EXERCISE OBJECTIVE – All of the data, word for word and free of pictures, is the expected result.

SUPPLIED MATERIAL –

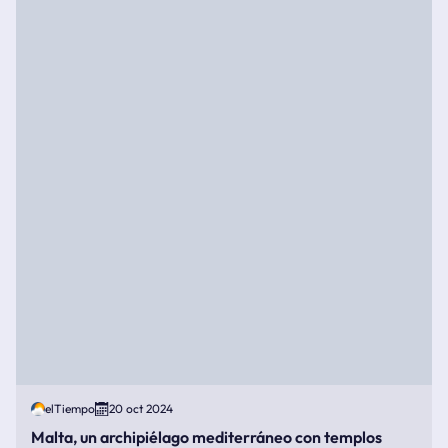
elTiempo
20 oct 2024
Malta, un archipiélago mediterráneo con templos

SOLUTION –
elTiempo
20 oct 2024
Malta, un archipiélago mediterráneo con templos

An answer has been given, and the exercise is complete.